Copy the lines below, beginning with the one that contains "Claudio Salvagno >" and continuing through the final line, exactly as written and with no other lines.

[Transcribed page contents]
_ _ _ _
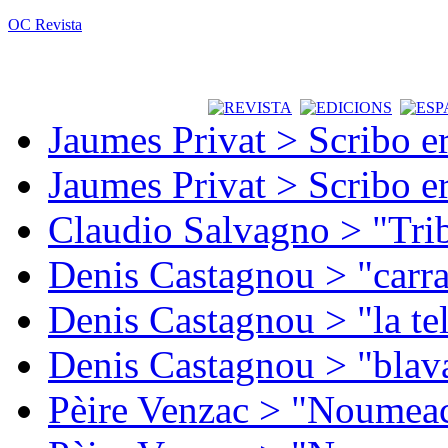
OC Revista
Jaumes Privat > Scribo e
Jaumes Privat > Scribo e
Claudio Salvagno > "Tri
Denis Castagnou > "carra
Denis Castagnou > "la te
Denis Castagnou > "blava
Pèire Venzac > "Noumeac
_ _ _ _
_Task result_:
Claudio Salvagno > "Tri
Denis Castagnou > "carra
Denis Castagnou > "la te
Denis Castagnou > "blava
Pèire Venzac > "Noumeac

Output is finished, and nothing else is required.